NSA Phone-Data Collection May Be Useless, Likely Won’t Stop

FILE - This Sept. 19, 2007, file photo, shows the National Security Agency building at Fort Meade, Md. The government is secretly collecting the telephone records of millions of U.S. customers of Verizon under a top-secret court order, according to the Sen. Dianne Feinstein, D-Cailf., chairwoman of the Senate Intelligence Committee. The Obama administration is defending the National Security Agency's need to collect such records, but critics are calling it a huge over-reach. (AP Photo/Charles Dharapak, File)
Photo: Charles Dharapak

This Friday, President Barack Obama is scheduled to give a speech announcing changes to the way the National Security Agency conducts its surveillance activities. The White House hasn’t indicated what he’ll say, but in the meantime, critics of the agency’s surveillance operation (including some appointed by Obama himself) are making the case that regardless of privacy questions, the agency’s large-scale phone-data collection is simply not that effective. But that doesn’t mean the president will pull the plug on it.

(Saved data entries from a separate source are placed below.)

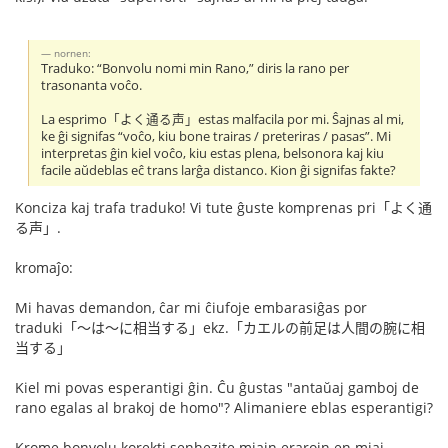
nornen:
Traduko: “Bonvolu nomi min Rano,” diris la rano per
trasonanta voĉo.
La esprimo「よく通る声」estas malfacila por mi. Ŝajnas al mi,
ke ĝi signifas “voĉo, kiu bone trairas / preteriras / pasas”. Mi
interpretas ĝin kiel voĉo, kiu estas plena, belsonora kaj kiu
facile aŭdeblas eĉ trans larĝa distanco. Kion ĝi signifas fakte?
Konciza kaj trafa traduko! Vi tute ĝuste komprenas pri「よく通
る声」.
kromaĵo:
Mi havas demandon, ĉar mi ĉiufoje embarasiĝas por
traduki「〜は〜に相当する」ekz.「カエルの前足は人間の腕に相
当する」
Kiel mi povas esperantigi ĝin. Ĉu ĝustas "antaŭaj gamboj de
rano egalas al brakoj de homo"? Alimaniere eblas esperantigi?
Krome bonvolu korekti senhezite miajn erarojn en miaj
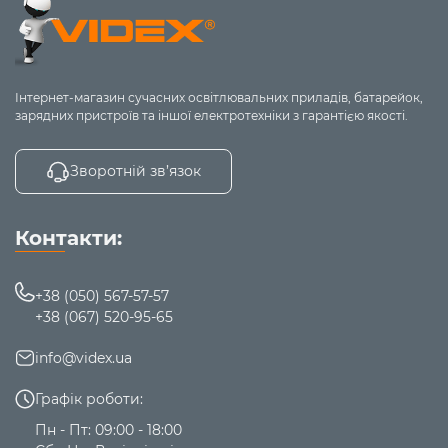
Інтернет-магазин сучасних освітлювальних приладів, батарейок,
зарядних пристроїв та іншої електротехніки з гарантією якості.
Зворотній зв’язок
Контакти:
+38 (050) 567-57-57
+38 (067) 520-95-65
info@videx.ua
Графік роботи:
Пн - Пт: 09:00 - 18:00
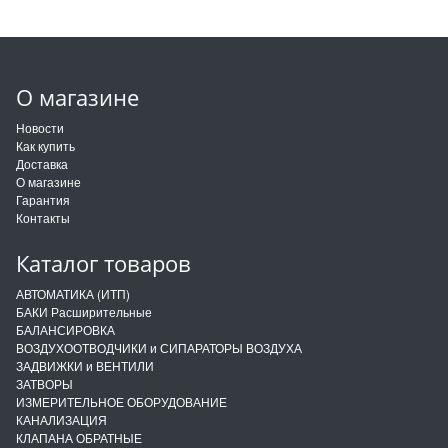
О магазине
Новости
Как купить
Доставка
О магазине
Гарантия
Контакты
Каталог товаров
АВТОМАТИКА (ИТП)
БАКИ Расширительные
БАЛАНСИРОВКА
ВОЗДУХООТВОДЧИКИ и СИПАРАТОРЫ ВОЗДУХА
ЗАДВИЖКИ и ВЕНТИЛИ
ЗАТВОРЫ
ИЗМЕРИТЕЛЬНОЕ ОБОРУДОВАНИЕ
КАНАЛИЗАЦИЯ
КЛАПАНА ОБРАТНЫЕ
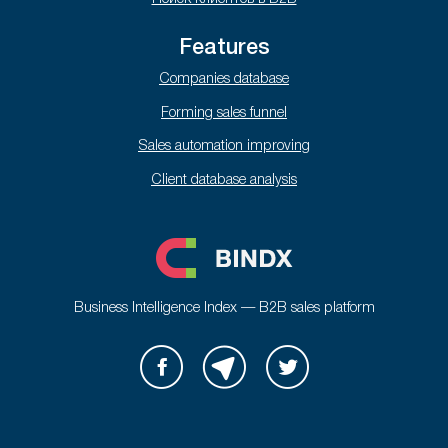
Features
Companies database
Forming sales funnel
Sales automation improving
Client database analysis
Business Intelligence Index — B2B sales platform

On Monday, the New America Foundation published a study that found that in the 225 terrorism cases it analyzed, the NSA’s phone-data-collection program had “no discernible impact on preventing acts of terrorism and only the most marginal of impacts on preventing terrorist-related activity.”

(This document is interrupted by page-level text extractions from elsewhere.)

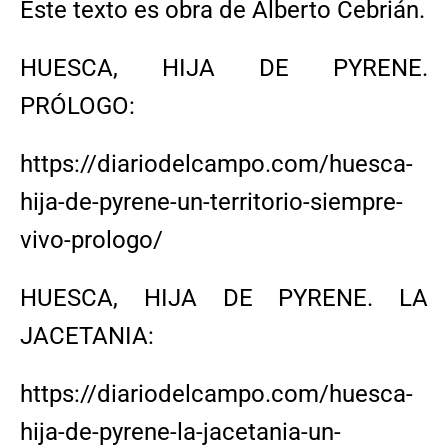
Este texto es obra de Alberto Cebrián.
HUESCA, HIJA DE PYRENE.
PRÓLOGO:
https://diariodelcampo.com/huesca-
hija-de-pyrene-un-territorio-siempre-
vivo-prologo/
HUESCA, HIJA DE PYRENE. LA
JACETANIA:
https://diariodelcampo.com/huesca-
hija-de-pyrene-la-jacetania-un-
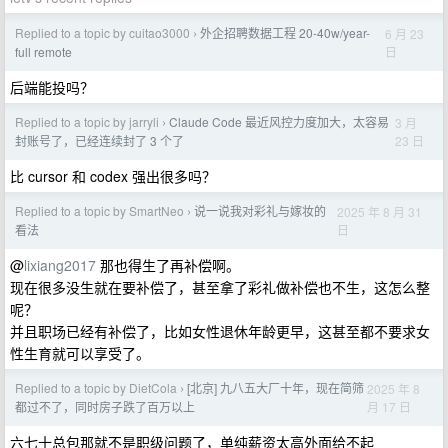
Replied to a topic by cuitao3000
外企招聘数据工程 20-40w/year-
6 月 23
›
日
full remote
后端能投吗？
Replied to a topic by jarryli
Claude Code 最近风控力度加大，太容易
3 月
›
23 日
封账号了，已经连续封了 3 个了
比 cursor 和 codex 强出很多吗？
Replied to a topic by SmartNeo
说一说我对彩礼与嫁妆的
2025 年 8 月 31
›
日
看法
@
lixiang2017
那也得生了再补偿啊。
现在很多没生就在要补偿了，甚至拿了彩礼做补偿也不生，这怎么整
呢？
并且职场已经有补偿了，比如女性退休年龄更早，这甚至都不要求女
性生育就可以享受了。
Replied to a topic by DietCola
[北京] 九八五大厂十年，现在简筛
2025 年 8
›
月 17 日
都过不了，同时房子跌了百万以上
六七十总包那就不是职级问题了，单纯薪资太高外面给不起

Just one of the cases the researchers examined used phone metadata as its initial evidence, the study found. And that case, in which a San Diego cab driver and three others were convicted of sending money to a terrorist group in Somalia, “involved no threat of attack against the United States,” the Washington Post reported.

As the Post pointed out, the New America Foundation study echoes the findings of the president’s Review Group on Intelligence and Communications, which recommended an end to the NSA’s collection of phone records. That panel said the phone metadata “was not essential to preventing attacks and could readily have been obtained in a timely manner using conventional [court] orders.”

But elsewhere in the White House, many of Obama’s “closest advisers,” as the Los Angeles Times put it, apparently agree with the assertion that had the NSA been collecting data on the scale to which it does now before September 11, 2001, the attacks on the World Trade Center and Pentagon could have been thwarted. “As a result, the administration seems likely to modify, but not stop, the gathering of billions of phone call logs” the Times concluded. And the NSA’s PR offensive seems likely to continue.